EXERCISE REQUIREMENTS =>
Copy each line of the data beneath in which the word "gratis" appears.

RECORDS SHOWN =>
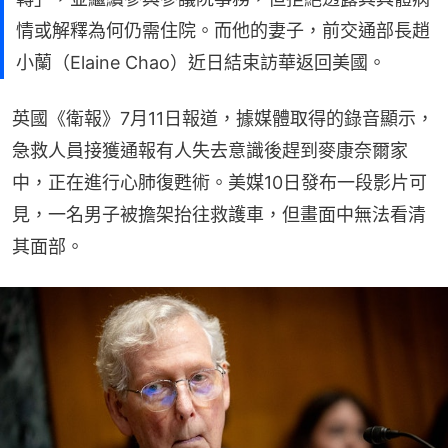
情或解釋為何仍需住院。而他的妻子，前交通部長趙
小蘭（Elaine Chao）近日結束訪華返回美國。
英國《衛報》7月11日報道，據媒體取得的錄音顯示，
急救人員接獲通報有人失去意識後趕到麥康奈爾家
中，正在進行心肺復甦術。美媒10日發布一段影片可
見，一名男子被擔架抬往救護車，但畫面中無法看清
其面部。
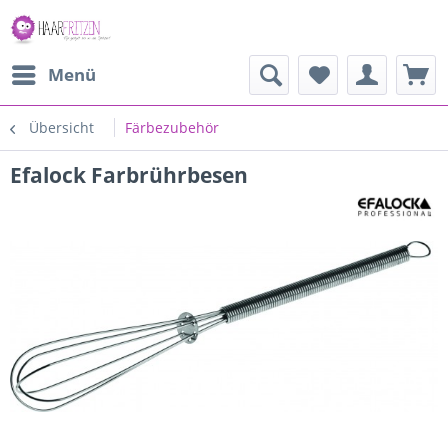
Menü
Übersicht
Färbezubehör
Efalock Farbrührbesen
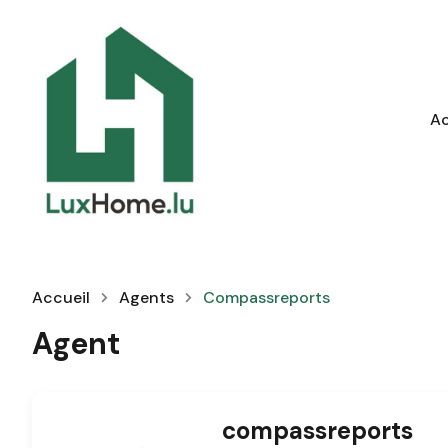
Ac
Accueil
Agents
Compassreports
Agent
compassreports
==
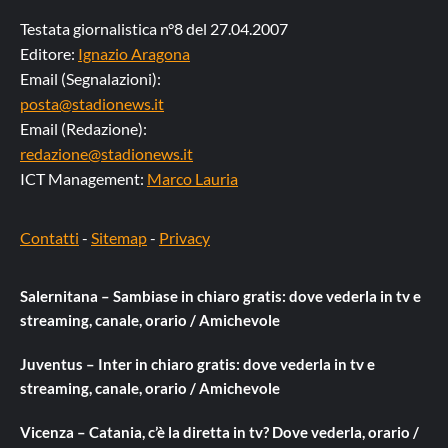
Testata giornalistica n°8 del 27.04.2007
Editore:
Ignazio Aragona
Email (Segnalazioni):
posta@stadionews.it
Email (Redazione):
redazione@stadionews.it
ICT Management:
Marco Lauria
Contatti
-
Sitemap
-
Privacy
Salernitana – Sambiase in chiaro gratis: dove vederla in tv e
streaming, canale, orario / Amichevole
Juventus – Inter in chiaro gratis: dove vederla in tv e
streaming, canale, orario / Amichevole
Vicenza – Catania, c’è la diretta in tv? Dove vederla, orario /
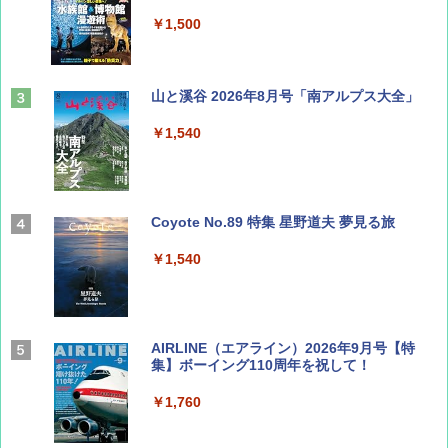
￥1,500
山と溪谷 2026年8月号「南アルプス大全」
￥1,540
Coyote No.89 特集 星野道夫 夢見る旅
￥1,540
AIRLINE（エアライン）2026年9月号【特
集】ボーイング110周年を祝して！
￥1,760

ANSWER SECTION =>
Salernitana – Sambiase in chiaro gratis: dove vederla in tv e
Juventus – Inter in chiaro gratis: dove vederla in tv e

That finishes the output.